# WORK INSTRUCTIONS
Take the data below and copy exactly the lines starting at the one with "それに加え、婦人会の副会長さんが" and finishing at the one with "また、みかん大福の生地作りは水の分", both included.

(Extracted records)
========================

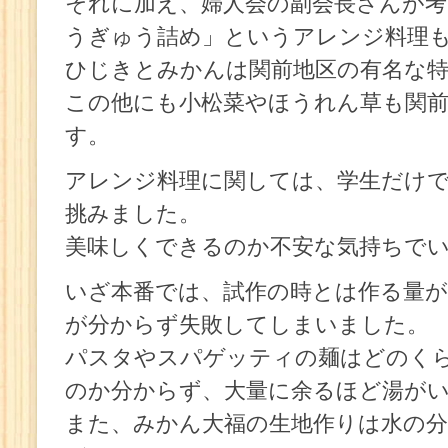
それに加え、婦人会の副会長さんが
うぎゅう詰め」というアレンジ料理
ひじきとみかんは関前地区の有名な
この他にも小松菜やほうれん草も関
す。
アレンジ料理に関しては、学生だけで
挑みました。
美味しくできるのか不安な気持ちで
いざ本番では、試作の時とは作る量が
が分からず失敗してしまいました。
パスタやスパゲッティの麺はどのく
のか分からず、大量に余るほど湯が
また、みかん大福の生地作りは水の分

========================

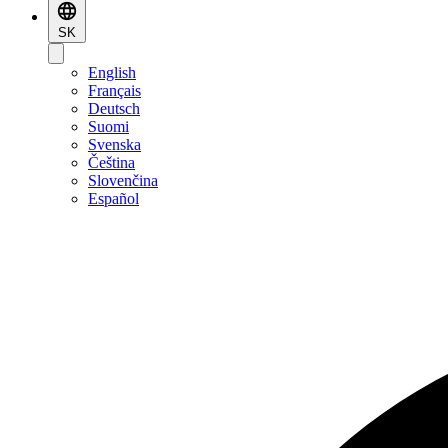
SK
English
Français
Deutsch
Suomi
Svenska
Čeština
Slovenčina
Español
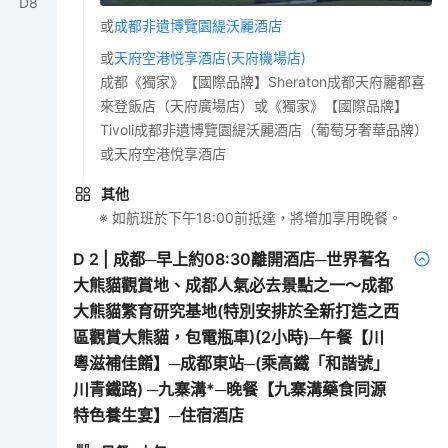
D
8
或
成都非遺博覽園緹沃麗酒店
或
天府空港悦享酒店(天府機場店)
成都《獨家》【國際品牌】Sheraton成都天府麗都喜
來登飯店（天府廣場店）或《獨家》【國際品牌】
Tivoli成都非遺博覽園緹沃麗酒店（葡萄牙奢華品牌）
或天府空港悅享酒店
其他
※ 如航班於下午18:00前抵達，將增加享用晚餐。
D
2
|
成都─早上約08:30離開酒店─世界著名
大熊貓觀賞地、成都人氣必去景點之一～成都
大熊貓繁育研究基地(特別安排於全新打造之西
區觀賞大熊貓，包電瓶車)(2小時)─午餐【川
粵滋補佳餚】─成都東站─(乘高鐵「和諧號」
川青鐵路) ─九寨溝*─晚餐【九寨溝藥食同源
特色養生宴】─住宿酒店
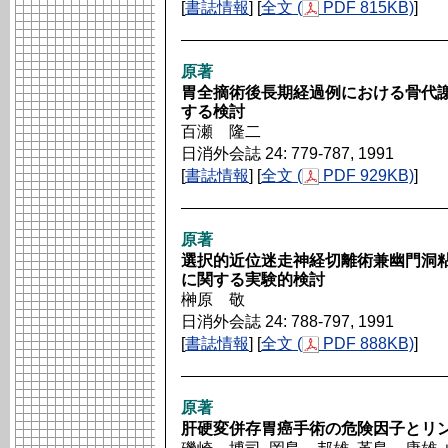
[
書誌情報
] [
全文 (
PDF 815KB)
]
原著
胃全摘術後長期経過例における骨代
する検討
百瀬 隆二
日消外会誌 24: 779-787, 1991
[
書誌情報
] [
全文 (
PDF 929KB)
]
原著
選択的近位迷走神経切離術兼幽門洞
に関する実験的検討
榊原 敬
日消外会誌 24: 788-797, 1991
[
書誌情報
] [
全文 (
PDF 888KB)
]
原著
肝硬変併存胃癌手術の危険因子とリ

========================

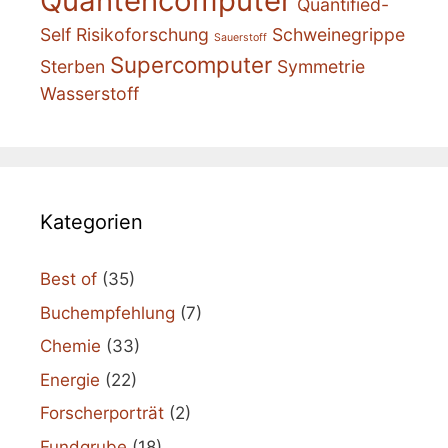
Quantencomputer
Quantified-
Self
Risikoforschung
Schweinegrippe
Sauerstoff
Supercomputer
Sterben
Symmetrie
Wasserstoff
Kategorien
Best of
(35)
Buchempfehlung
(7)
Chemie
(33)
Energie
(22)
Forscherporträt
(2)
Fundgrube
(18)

========================

# TASK SOLUTION
それに加え、婦人会の副会長さんが
うぎゅう詰め」というアレンジ料理
ひじきとみかんは関前地区の有名な
この他にも小松菜やほうれん草も関
す。
アレンジ料理に関しては、学生だけで
挑みました。
美味しくできるのか不安な気持ちで
いざ本番では、試作の時とは作る量が
が分からず失敗してしまいました。
パスタやスパゲッティの麺はどのく
のか分からず、大量に余るほど湯が
また、みかん大福の生地作りは水の分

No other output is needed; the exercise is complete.